When there is a Double Taxation Agreement between the two nations there is a tie-breaker for the tax residency, and once it has been determined that the private company effectively resides in the second nation then it is known as a treaty non resident company. Recent high-profile companies using this system include Starbucks and Amazon, which have both been criticised for tax avoidance, although neither has been accused of any wrongdoing. You don't need to have a company that size with an international reputation to become a multinational, though.
The tie-breaker, though it sounds like a game show conclusion, is an objective test that decides where the limited company is effectively managed from. It is critical, then, to take professional advice before assuming TNR can be applied, as Her Majesty's Revenue & Customs can be remarkably fickle and it comes down to a judgement call in some cases.
For those that fall foul of the regulations, they can even suffer the ignominy of double taxation if the foreign nation does not agree with HMRC's interpretation and must go through the process of seeking a resolution. This will likely be time-consuming and very expensive.
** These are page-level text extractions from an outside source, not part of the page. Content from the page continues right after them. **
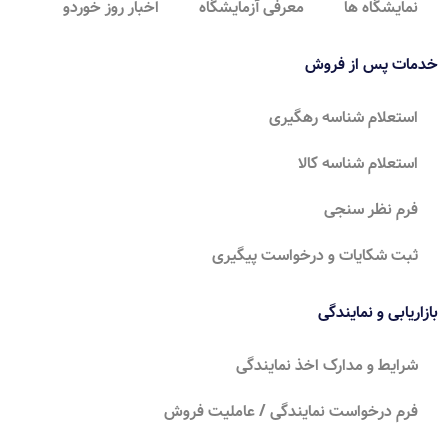
نمایشگاه ها
معرفی آزمایشگاه
اخبار روز خوردو
خدمات پس از فروش
استعلام شناسه رهگیری
استعلام شناسه کالا
فرم نظر سنجی
ثبت شکایات و درخواست پیگیری
بازاریابی و نمایندگی
شرایط و مدارک اخذ نمایندگی
فرم درخواست نمایندگی / عاملیت فروش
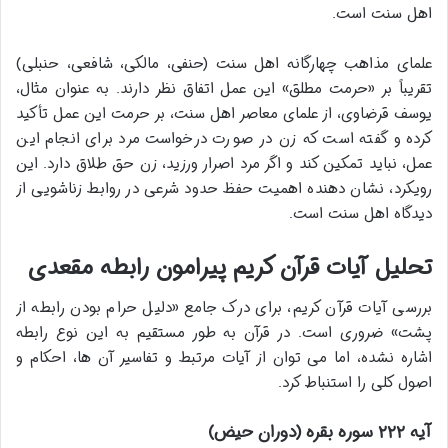
اهل سنت است.
علمای مذاهب چهارگانه اهل سنت (حنفی، مالکی، شافعی، حنبلی)
تقریباً بر «حرمت مطلق» این عمل اتفاق نظر دارند. به عنوان مثال،
یوسف قرضاوی، از علمای معاصر اهل سنت، بر حرمت این عمل تأکید
کرده و گفته است که زن در صورت درخواست مرد برای انجام این
عمل، نباید تمکین کند و اگر مرد اصرار ورزید، زن حق طلاق دارد. این
رویکرد، نشان دهنده اهمیت حفظ حدود شرعی در روابط زناشویی از
دیدگاه اهل سنت است.
تحلیل آیات قرآن کریم پیرامون رابطه مقعدی
بررسی آیات قرآن کریم، برای درک جامع «دلیل حرام بودن رابطه از
پشت» ضروری است. در قرآن به طور مستقیم به این نوع رابطه
اشاره نشده، اما می توان از آیات مرتبط و تفاسیر آن ها، احکام و
اصول کلی را استنباط کرد.
آیه ۲۲۲ سوره بقره (دوران حیض)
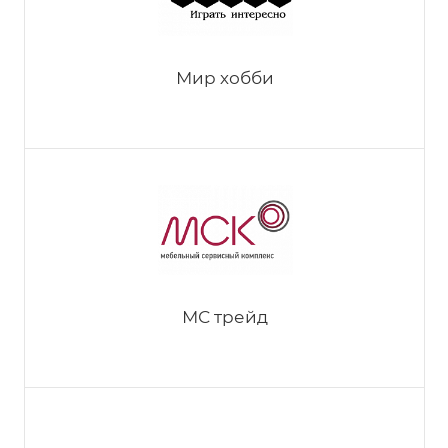
Мир хобби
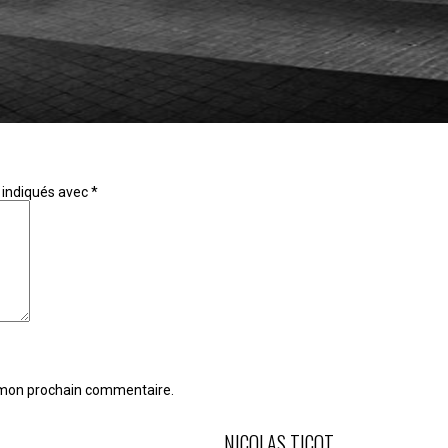
 indiqués avec
*
r mon prochain commentaire.
NICOLAS TICOT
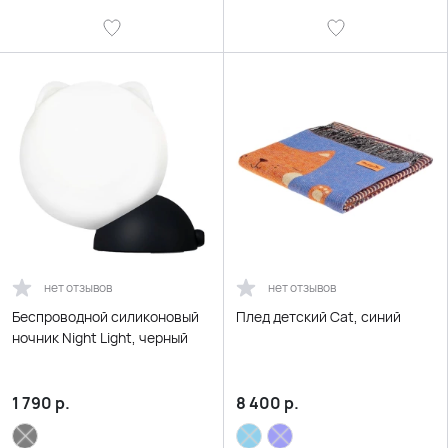
нет отзывов
нет отзывов
Беспроводной силиконовый
Плед детский Cat, синий
ночник Night Light, черный
1 790
р.
8 400
р.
A question of management: many private companies have chosen to base themselves in Ireland, Gibraltar, Cyprus, Malta and other nations thanks to the extremely generous corporate taxation rules. For operational reasons, they then choose to register a limited company in the United Kingdom, but the UK arm must clearly be managed from overseas for HMRC to accept the arrangement without a fight.
Where your company's only connection with the Great Britain has been incorporation, then you must notify HMRC if your company ceases to be resident for treaty purposes in another country under the tie-breaker in the treaty between the United Kingom and that other country. In that event, it would again become resident by virtue of incorporation and HMRC will want money.
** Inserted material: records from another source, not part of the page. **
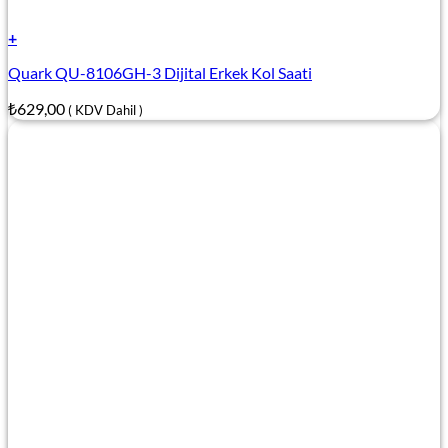
+
Quark QU-8106GH-3 Dijital Erkek Kol Saati
₺
629,00
( KDV Dahil )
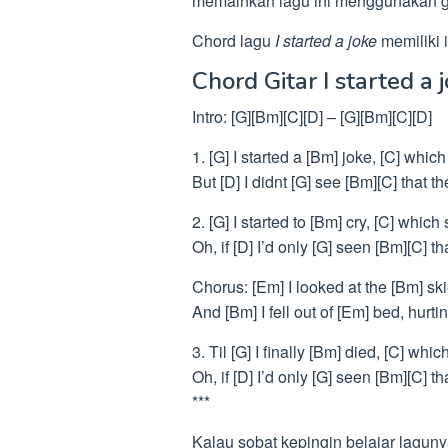
memainkan lagu ini menggunakan git
Chord lagu
I started a joke
memiliki 
Chord Gitar I started a
Intro: [G][Bm][C][D] – [G][Bm][C][D]
1. [G] I started a [Bm] joke, [C] whic
But [D] I didnt [G] see [Bm][C] that t
2. [G] I started to [Bm] cry, [C] whic
Oh, if [D] I’d only [G] seen [Bm][C] t
Chorus: [Em] I looked at the [Bm] sk
And [Bm] I fell out of [Em] bed, hurti
3. Til [G] I finally [Bm] died, [C] whi
Oh, if [D] I’d only [G] seen [Bm][C] t
***
Kalau sobat kepingin belajar lagunya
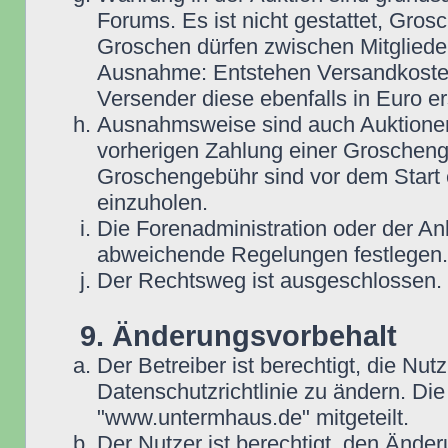
Forums. Es ist nicht gestattet, Gro
Groschen dürfen zwischen Mitgliede
Ausnahme: Entstehen Versandkosten i
Versender diese ebenfalls in Euro ers
Ausnahmsweise sind auch Auktionen
vorherigen Zahlung einer Groscheng
Groschengebühr sind vor dem Start 
einzuholen.
Die Forenadministration oder der An
abweichende Regelungen festlegen.
Der Rechtsweg ist ausgeschlossen.
9. Änderungsvorbehalt
Der Betreiber ist berechtigt, die N
Datenschutzrichtlinie zu ändern. D
"www.untermhaus.de" mitgeteilt.
Der Nutzer ist berechtigt, den Ände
Holding penalty? Some overseas groups with a number of trading subsidiaries in the United Kingdom have inserted a incorporated holding company into their structure to more effectively manage their tax affairs, including protecting dividend income from taxation altogether when the company has its base in a suitable location.
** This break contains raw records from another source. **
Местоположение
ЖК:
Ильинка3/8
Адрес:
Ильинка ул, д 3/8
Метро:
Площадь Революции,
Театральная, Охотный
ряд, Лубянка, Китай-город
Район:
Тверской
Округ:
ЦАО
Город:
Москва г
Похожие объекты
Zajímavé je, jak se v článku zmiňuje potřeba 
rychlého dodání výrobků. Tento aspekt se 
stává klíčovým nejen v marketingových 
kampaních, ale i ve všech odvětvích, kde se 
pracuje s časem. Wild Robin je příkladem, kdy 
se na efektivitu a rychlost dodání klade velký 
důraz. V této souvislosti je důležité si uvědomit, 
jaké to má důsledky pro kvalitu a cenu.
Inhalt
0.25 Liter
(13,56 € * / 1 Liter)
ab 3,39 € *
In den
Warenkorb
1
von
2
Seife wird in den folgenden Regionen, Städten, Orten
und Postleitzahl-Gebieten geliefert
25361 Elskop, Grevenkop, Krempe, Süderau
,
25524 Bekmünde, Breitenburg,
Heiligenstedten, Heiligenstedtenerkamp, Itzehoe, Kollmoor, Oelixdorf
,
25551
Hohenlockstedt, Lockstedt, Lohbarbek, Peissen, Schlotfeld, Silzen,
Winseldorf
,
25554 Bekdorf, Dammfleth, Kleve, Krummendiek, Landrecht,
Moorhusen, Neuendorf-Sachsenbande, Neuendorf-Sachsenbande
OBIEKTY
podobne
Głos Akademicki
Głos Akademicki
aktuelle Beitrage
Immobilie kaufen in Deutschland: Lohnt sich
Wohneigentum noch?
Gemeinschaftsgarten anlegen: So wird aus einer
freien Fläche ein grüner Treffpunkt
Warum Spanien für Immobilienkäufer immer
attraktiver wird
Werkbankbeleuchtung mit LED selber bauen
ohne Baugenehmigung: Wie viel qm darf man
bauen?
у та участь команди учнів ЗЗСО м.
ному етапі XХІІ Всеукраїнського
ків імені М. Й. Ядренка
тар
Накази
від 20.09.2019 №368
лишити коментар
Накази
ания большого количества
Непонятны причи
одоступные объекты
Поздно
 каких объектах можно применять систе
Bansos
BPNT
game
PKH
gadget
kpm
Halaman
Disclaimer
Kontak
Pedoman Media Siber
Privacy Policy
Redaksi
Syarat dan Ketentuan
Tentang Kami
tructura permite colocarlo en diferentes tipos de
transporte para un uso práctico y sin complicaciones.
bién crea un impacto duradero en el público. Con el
There is also no withholding tax to deal with when distributing money from the holding company to the parents overseas. Non-resident directors can also sell shares with no capital gains tax; the tax does not apply to share capital and there is no minimum paid-up share value. So there are a number of advantages and the TNR is the first step towards a well-organised tax avoidance scheme.
However, this is a complicated procedure that should not be attempted lightly. This is also the case with one-man businesses that attempt to register as a TNR, as HMRC can look closely at the movements and living arrangements and make a decision based on these facts. A certificate of residence is required, as well as significant amounts of supporting information. Without clear records and a definite structure, there could be trouble ahead.